Flags: needinfo?(chutten) → needinfo?(merwin)
As a further question, what is the signoff process/ramifications regarding using opt out as a default, and including non-Mozilla employees as well
Kim, I'm not very familiar with 'mach.' From where can you download and install it? Can you tell me to what extent non-Mozilla staff use it? Is this mostly a tool for out staff that non-employees occasionally use?
Flags: needinfo?(merwin) → needinfo?(kmoir)

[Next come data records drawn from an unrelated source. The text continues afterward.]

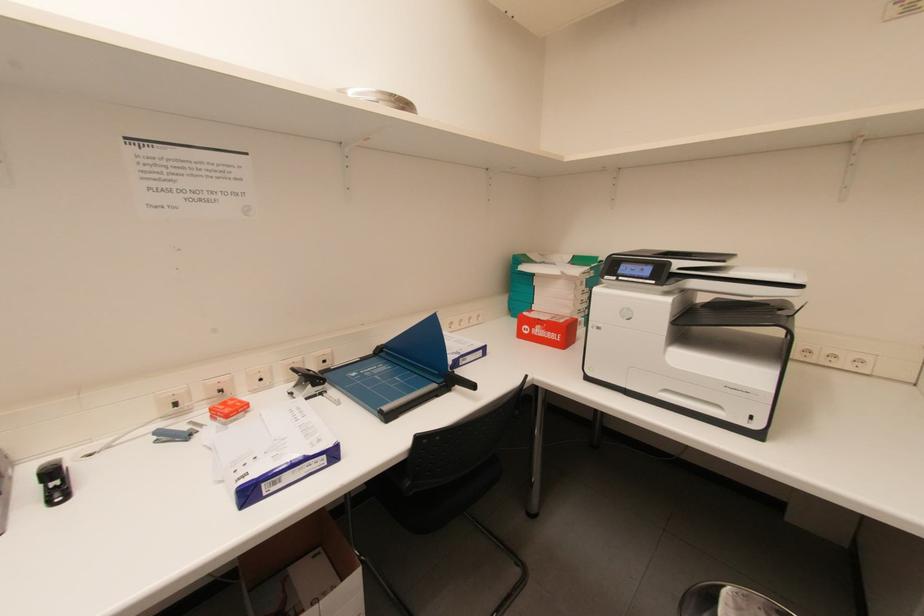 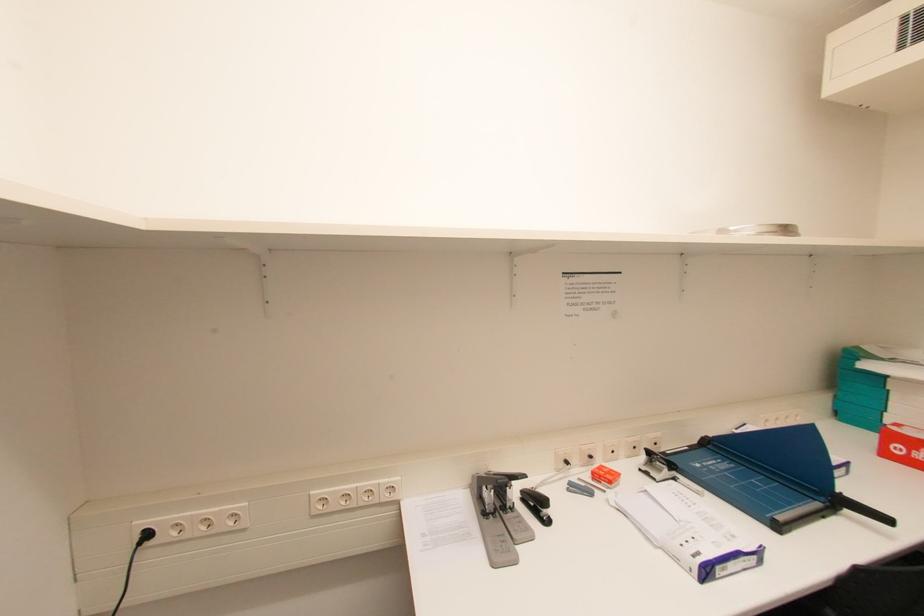 Question: The camera is either moving clockwise (left) or counter-clockwise (right) around the object. The first image is from the beginning of the video and the second image is from the end. Is the camera moving left or right when shooting the video?

Choices:
 (A) Left
 (B) Right

Answer: (B) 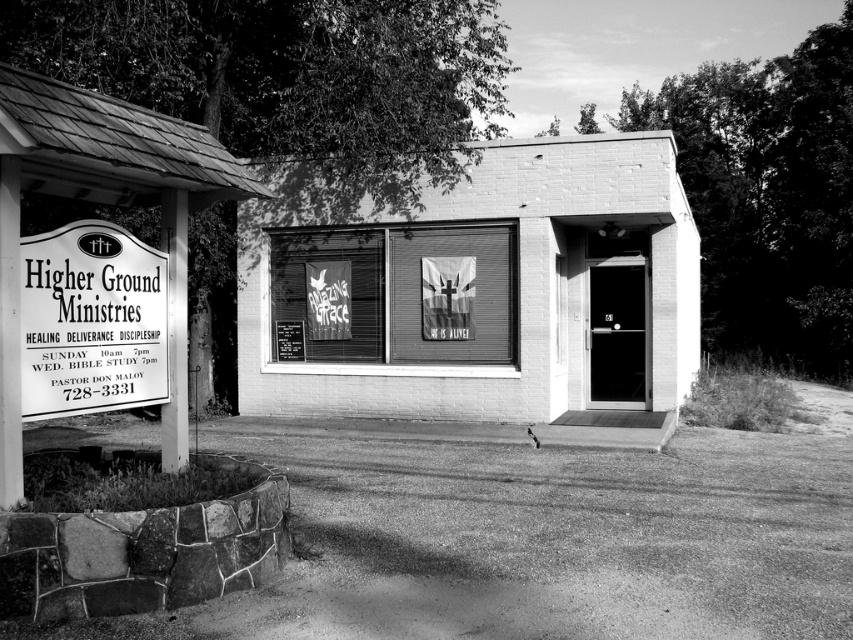 What is the location of the point with coordinates (x=483, y=294) in the image?

The point with coordinates (x=483, y=294) is located on the white brick building at center. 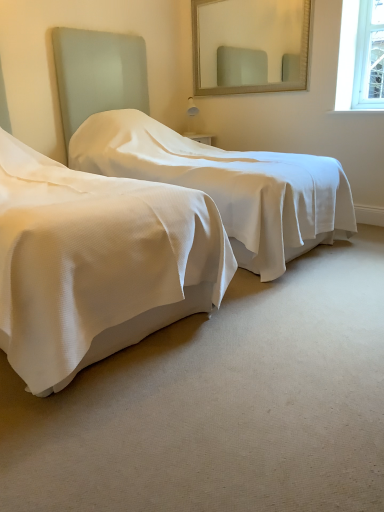 Question: Which direction should I rotate to face white textured bed at center, which is the 2th bed from right to left, — up or down?

Choices:
 (A) up
 (B) down

Answer: (A)

Question: Are white textured bed at center, placed as the first bed when sorted from left to right, and white textured bed at left, which is the 2th bed in left-to-right order, far apart?

Choices:
 (A) yes
 (B) no

Answer: (A)

Question: Is white textured bed at center, placed as the first bed when sorted from left to right, completely or partially outside of white textured bed at left, the first bed in the right-to-left sequence?

Choices:
 (A) yes
 (B) no

Answer: (A)

Question: Considering the relative sizes of white textured bed at center, placed as the first bed when sorted from left to right, and white textured bed at left, which is the 2th bed in left-to-right order, in the image provided, is white textured bed at center, placed as the first bed when sorted from left to right, smaller than white textured bed at left, which is the 2th bed in left-to-right order,?

Choices:
 (A) no
 (B) yes

Answer: (A)

Question: Is the depth of white textured bed at center, which is the 2th bed from right to left, less than that of white textured bed at left, the first bed in the right-to-left sequence?

Choices:
 (A) no
 (B) yes

Answer: (B)

Question: Does white textured bed at center, placed as the first bed when sorted from left to right, turn towards white textured bed at left, the first bed in the right-to-left sequence?

Choices:
 (A) yes
 (B) no

Answer: (B)

Question: Is white textured bed at center, which is the 2th bed from right to left, positioned with its back to white textured bed at left, which is the 2th bed in left-to-right order?

Choices:
 (A) yes
 (B) no

Answer: (B)

Question: Is white textured bed at left, the first bed in the right-to-left sequence, bigger than matte glass mirror at upper center?

Choices:
 (A) no
 (B) yes

Answer: (B)

Question: Is matte glass mirror at upper center at the back of white textured bed at left, the first bed in the right-to-left sequence?

Choices:
 (A) no
 (B) yes

Answer: (A)

Question: From a real-world perspective, is white textured bed at left, which is the 2th bed in left-to-right order, on top of matte glass mirror at upper center?

Choices:
 (A) yes
 (B) no

Answer: (B)

Question: Is the position of white textured bed at left, the first bed in the right-to-left sequence, less distant than that of matte glass mirror at upper center?

Choices:
 (A) yes
 (B) no

Answer: (A)

Question: Is white textured bed at left, the first bed in the right-to-left sequence, shorter than matte glass mirror at upper center?

Choices:
 (A) yes
 (B) no

Answer: (B)

Question: From the image's perspective, is white textured bed at left, which is the 2th bed in left-to-right order, on top of matte glass mirror at upper center?

Choices:
 (A) yes
 (B) no

Answer: (B)

Question: From the image's perspective, is matte glass mirror at upper center on white textured bed at left, which is the 2th bed in left-to-right order?

Choices:
 (A) no
 (B) yes

Answer: (B) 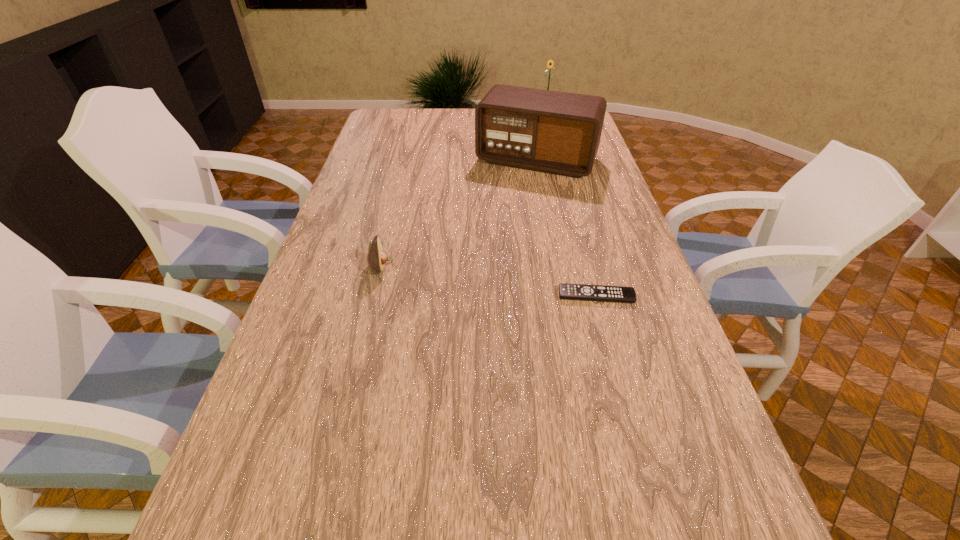 Find the location of a particular element. The width and height of the screenshot is (960, 540). vacant space located on the front-facing side of the radio receiver is located at coordinates (494, 230).

Where is `free space located on the face of the farthest object`? This screenshot has height=540, width=960. free space located on the face of the farthest object is located at coordinates (528, 152).

This screenshot has width=960, height=540. I want to click on free region located on the face of the farthest object, so click(537, 135).

Where is `blank area located 0.050m on the face of the farthest object`? blank area located 0.050m on the face of the farthest object is located at coordinates (541, 125).

This screenshot has height=540, width=960. In order to click on object present at the far edge in this screenshot , I will do `click(550, 63)`.

Find the location of `object positioned at the left edge`. object positioned at the left edge is located at coordinates (377, 257).

You are a GUI agent. You are given a task and a screenshot of the screen. Output one action in this format:
    pyautogui.click(x=<x>, y=<y>)
    Task: Click on the remote control that is positioned at the right edge
    
    Given the screenshot: What is the action you would take?
    pyautogui.click(x=566, y=291)

Locate an element on the screen. The width and height of the screenshot is (960, 540). radio receiver located at the right edge is located at coordinates (554, 132).

This screenshot has width=960, height=540. I want to click on sunflower located at the right edge, so click(550, 63).

The image size is (960, 540). Identify the location of object at the far right corner. (550, 63). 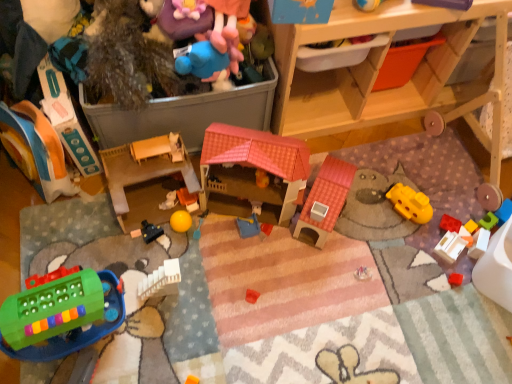 Where is `vacant space to the right of green plastic building block at lower left, positioned as the 11th toy in right-to-left order`? The height and width of the screenshot is (384, 512). vacant space to the right of green plastic building block at lower left, positioned as the 11th toy in right-to-left order is located at coordinates (151, 343). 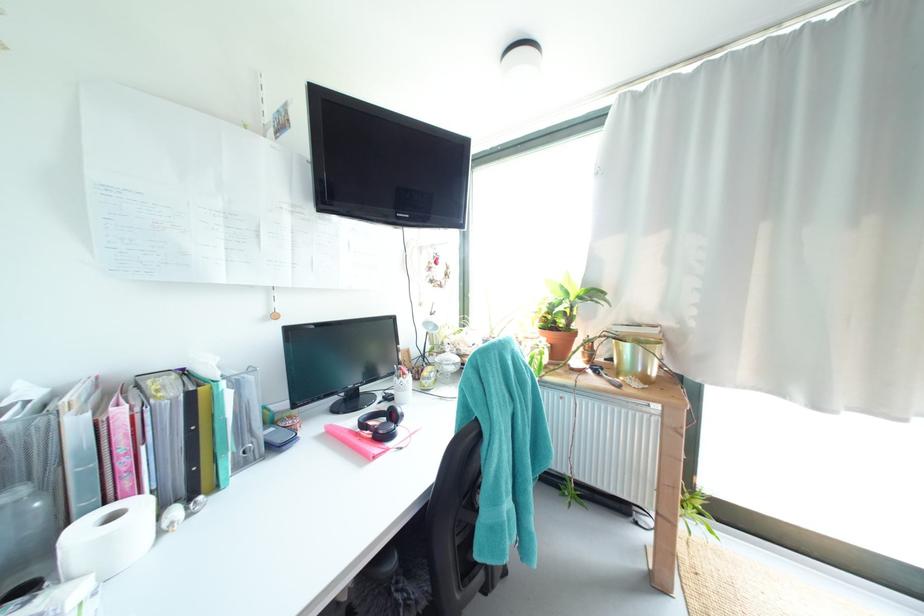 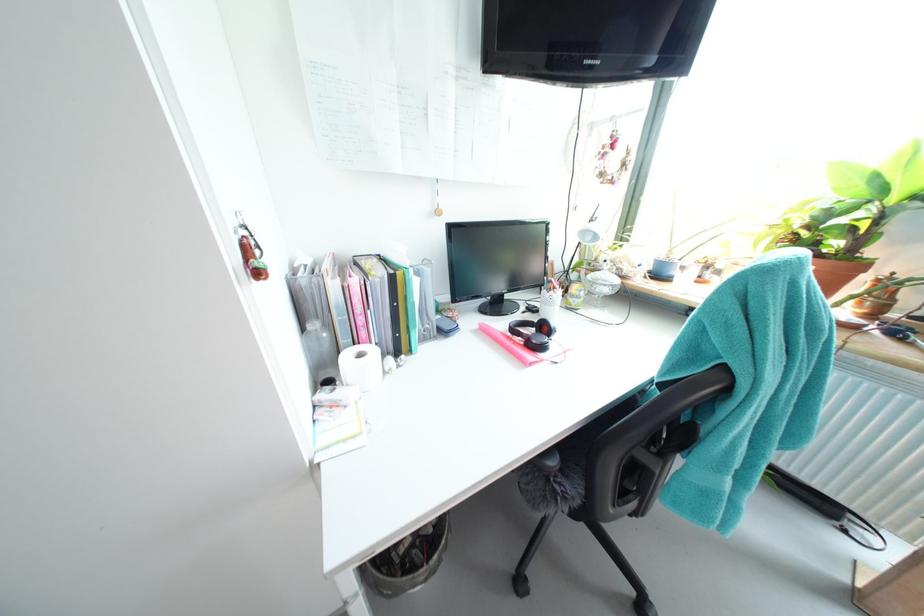 Where in the second image is the point corresponding to the point at 407,379 from the first image?

(556, 292) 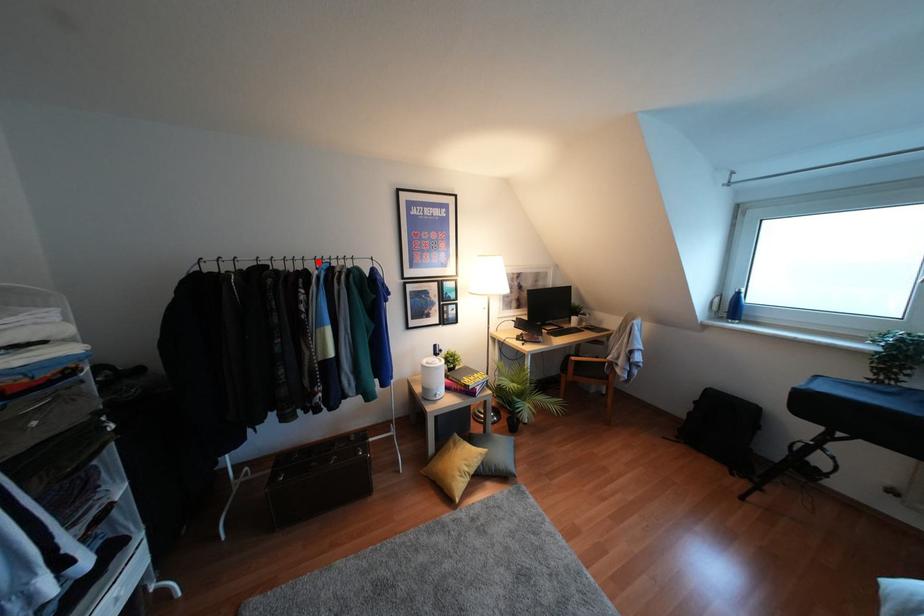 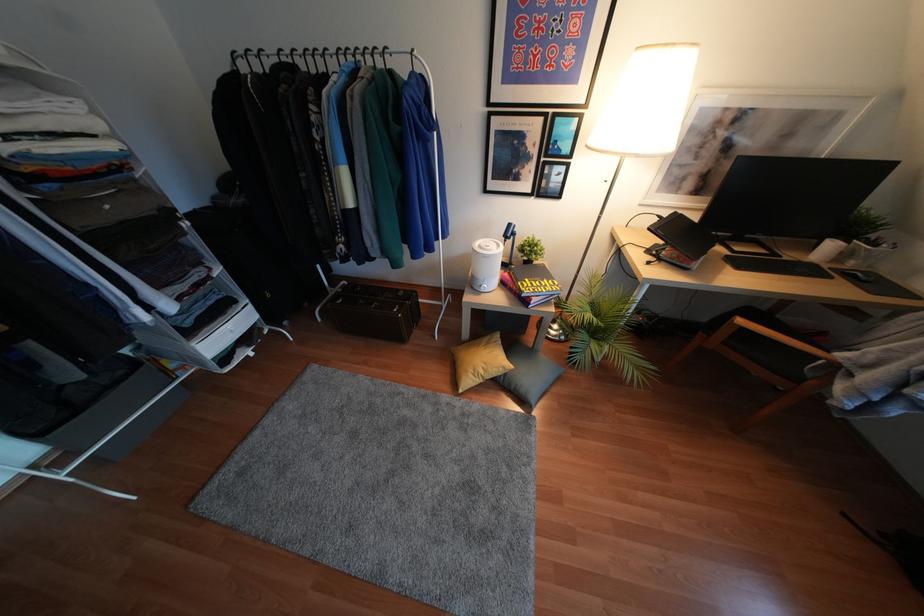 Find the pixel in the second image that matches the highlighted location in the first image.

(342, 59) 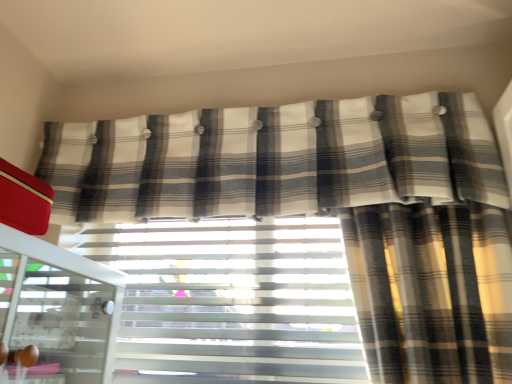 Identify the location of plaid fabric curtain at upper center. The image size is (512, 384). click(x=274, y=159).

Identify the location of white textured blinds at center. This screenshot has width=512, height=384. (232, 301).

Where is `plaid fabric curtain at upper center`? This screenshot has width=512, height=384. plaid fabric curtain at upper center is located at coordinates (274, 159).

From a real-world perspective, which is physically above, plaid fabric curtain at upper center or white glossy screen door at left?

From a 3D spatial view, plaid fabric curtain at upper center is above.

From the image's perspective, relative to white glossy screen door at left, is plaid fabric curtain at upper center above or below?

Clearly, from the image's perspective, plaid fabric curtain at upper center is above white glossy screen door at left.

Considering the relative sizes of plaid fabric curtain at upper center and white glossy screen door at left in the image provided, is plaid fabric curtain at upper center bigger than white glossy screen door at left?

Indeed, plaid fabric curtain at upper center has a larger size compared to white glossy screen door at left.

Is plaid fabric curtain at upper center located outside white glossy screen door at left?

That's correct, plaid fabric curtain at upper center is outside of white glossy screen door at left.

Is white textured blinds at center positioned behind white glossy screen door at left?

Yes, it is.

From the image's perspective, who appears lower, white textured blinds at center or white glossy screen door at left?

From the image's view, white textured blinds at center is below.

From a real-world perspective, relative to white glossy screen door at left, is white textured blinds at center vertically above or below?

In terms of real-world spatial position, white textured blinds at center is above white glossy screen door at left.

Looking at this image, which of these two, white glossy screen door at left or white textured blinds at center, is smaller?

white textured blinds at center is smaller.

Does white glossy screen door at left turn towards white textured blinds at center?

No, white glossy screen door at left is not aimed at white textured blinds at center.

In the scene shown: How far apart are white glossy screen door at left and white textured blinds at center?

white glossy screen door at left is 35.46 centimeters away from white textured blinds at center.

Would you say white glossy screen door at left is a long distance from white textured blinds at center?

white glossy screen door at left is actually quite close to white textured blinds at center.

Can you confirm if plaid fabric curtain at upper center is thinner than white textured blinds at center?

No.

Consider the image. From a real-world perspective, which is physically below, plaid fabric curtain at upper center or white textured blinds at center?

From a 3D spatial view, white textured blinds at center is below.

Is plaid fabric curtain at upper center positioned beyond the bounds of white textured blinds at center?

That's correct, plaid fabric curtain at upper center is outside of white textured blinds at center.

Is point (260, 324) behind point (199, 210)?

Yes, it is behind point (199, 210).

Is white textured blinds at center taller than plaid fabric curtain at upper center?

Yes.

Is white textured blinds at center in front of or behind plaid fabric curtain at upper center in the image?

white textured blinds at center is behind plaid fabric curtain at upper center.

Measure the distance between white glossy screen door at left and plaid fabric curtain at upper center.

They are 46.52 centimeters apart.

From a real-world perspective, who is located lower, white glossy screen door at left or plaid fabric curtain at upper center?

white glossy screen door at left is physically lower.

Which is more to the left, white glossy screen door at left or plaid fabric curtain at upper center?

From the viewer's perspective, white glossy screen door at left appears more on the left side.

Is white glossy screen door at left situated inside plaid fabric curtain at upper center or outside?

white glossy screen door at left lies outside plaid fabric curtain at upper center.

At what (x,y) coordinates should I click in order to perform the action: click on curtain behind the white glossy screen door at left. Please return your answer as a coordinate pair (x, y). This screenshot has height=384, width=512. Looking at the image, I should click on (274, 159).

You are a GUI agent. You are given a task and a screenshot of the screen. Output one action in this format:
    pyautogui.click(x=<x>, y=<y>)
    Task: Click on the screen door in front of the white textured blinds at center
    
    Given the screenshot: What is the action you would take?
    pyautogui.click(x=54, y=322)

Which object lies nearer to the anchor point white glossy screen door at left, plaid fabric curtain at upper center or white textured blinds at center?

The object closer to white glossy screen door at left is white textured blinds at center.

In the scene shown: Looking at the image, which one is located closer to plaid fabric curtain at upper center, white glossy screen door at left or white textured blinds at center?

white textured blinds at center.

Considering their positions, is white glossy screen door at left positioned closer to white textured blinds at center than plaid fabric curtain at upper center?

plaid fabric curtain at upper center is closer to white textured blinds at center.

mach is a script that resides at the tip of firefox code repositories such as mozilla-central. It is used to run local developer builds. For instance, you can run ./mach bootstrap to setup your environment and then ./mach build to invoke the build process and run the resulting browser with ./mach run https://hg.mozilla.org/mozilla-central/file/tip/mach https://developer.mozilla.org/en-US/docs/Mozilla/Developer_guide/mach Yes, it is a a tool for our staff that non-employees also use. People who contribute to Firefox who are not employees also use this tool. I don't have any metrics on how many non-Mozilla people use it, we need telemetry :-)
Flags: needinfo?(kmoir)
Flags: needinfo?(merwin)
As discussed in our meeting, collecting this data by default seems appropriate. We have two outstanding issues: - When ready, Kim will attach documentation to this bug describing the data collection. - Kim will propose disclosure language that will appear the first time a person users 'mach.' Once we have the documentation and disclosure language, I will review.
Flags: needinfo?(merwin)
Thanks Merwin. I will provide this. One question, you mentioned in the meeting that I should include a link to the an longer explanation on the data we collect. Is there a standard repository where these sorts of policies are stored or should I just store our policy in a location of our choosing?
Flags: needinfo?(merwin)
removing mi for :merwin since I'm talking to :chutten in irc about this issue
Flags: needinfo?(merwin)
From chutten kmoir: I remember this back when it was a data collection review request :) 9:40 AM (and before it was moco-conf) 9:41 AM (or maybe it always was. Can't recall) 9:41 AM kmoir: So, we have a few places we document data stuff 9:41 AM <chutten> The first is in the source tree itself, via the restructured text (rst) files under toolkit/components/telemetry/docs <chutten> It gets published over thisaway: https://firefox-source-docs.mozilla.org/toolkit/components/telemetry/telemetry/ <kmoir> thanks, this is very helpful 9:43 AM <chutten> The second is https://docs.telemetry.mozilla.org It is built from the files in https://github.com/mozilla/firefox-data-docs and may be a better fit 9:43 AM The in-tree stuff is mostly documenting in-tree collection mechanisms kmoir> okay 9:44 AM <chutten> kmoir: You could arguably make the case either (or both!) of the two ways for what you're hoping to collect, so just go with whichever you prefer I guess :D
In response to comment #21, this is the material we intend to collect mach command run, time to complete and sequence of commands Basic hardware info - cpu brand string, memory, type of disk Files were changed through invocation - mach watchman Configure flags: Artifact build or not Debug vs opt build Sccache and icecream usage Exception code if applicable Persistent client id to store mach invocations over time One time opt-out text for users when running mach The developer workflow team intends to start collecting data while running local builds. We will use this information to determine how to make builds faster and improve developer tooling. To learn more about the data we intend to collect read here (url tbd). If you have questions, please ask in #build in irc.mozilla.org. If you would like to opt out of data collection, select (N) at the prompt. (side thought - I wonder if we need to provide an option for them to to opt-out if they decide to do so later on - probably I'm over thinking this)
Flags: needinfo?(merwin)
This will likely come up again in the data review process, but it pays to think about it now: any commands or files or paths that you record could contain personal identifiers (the usual one is user names from homedirs), and so may need to be treated very carefully. Rooting paths inside the source dir may be enough (accounting for the case of ../../../someidentifier/someother/mozilla-central/), and bucketing unrecognized strings to an "other" bucket will help as well for cases when we know what strings we expect (like the mach command invocation)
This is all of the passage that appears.